Pennsylvania Judiciary requests funding increase for underfunded courts
Pennsylvania: The Pennsylvania Judiciary, under the leadership of Chief Justice Ronald Castille, is asking the State Legislature for a 25% increase in funding this year. The state currently faces a $4.2 billion dollar deficit with the Judiciary facing a $47 million dollar deficit. 
Chief Justice Castille is currently the third highest paid of chief justices nationwide, making $195,138 annually. Payroll for the Judiciary has increased almost 20% since 2005, from $159 million to $190.4 million. Pay for Supreme Court Judges ranks 3rd in the nation at $189,620 and Common Pleas Judges rank 6th in the nation at $164,202. The Judiciary also receives other benefits from the state such as cost-of-living, merit increases and state paid vehicles. While the cost-of-living and merit increases have been halted or capped during the financial crisis there has been significant outcry by the public. 29% of all employees of the Judiciary are paid more than $100,000 annually. Most state court and appellate court judges also have home town offices despite the new $117 million dollar Pennsylvania Judicial Center which opened in 2009.

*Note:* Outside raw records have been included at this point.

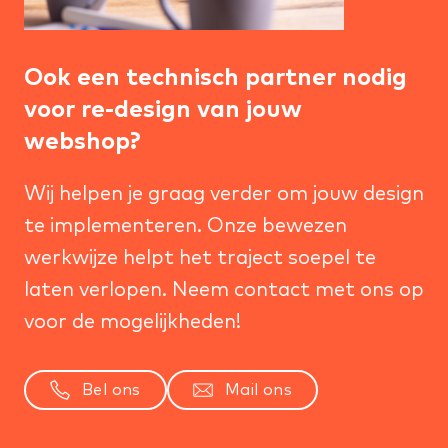
Ook een technisch partner nodig
voor re-design van jouw
webshop?
Wij helpen je graag verder om jouw design
te implementeren. Onze bewezen
werkwijze helpt het traject soepel te
laten verlopen. Neem contact met ons op
voor de mogelijkheden!
Bel ons
Mail ons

Judge Jeffrey A. Manning and President of the Pennsylvania Bar Association Matthew Creme feel that Judiciary salaries are right where they should be. Both feel that in order to attract qualified judges the salary levels must be commensurate with the salaries that could be earned in the private sector.
Critics of the Judiciary's request for additional funding such as Gene Stilp, a leading opponent of the 2005 judicial pay raise, and Ed Collins, a retired Westinghouse marketing and communications specialist, argue that the judiciary is living too large while the average tax payer is forced to tighten their collective belts.
Governor Tom Corbett has previously suggested a 50 percent funding cut for state-related universities and cutting aid for school districts as a way to help solve the budget crisis. In a March budget address he has suggested that the Judiciary's budget remain at current levels, which is mirrored in the House Republican budget proposal.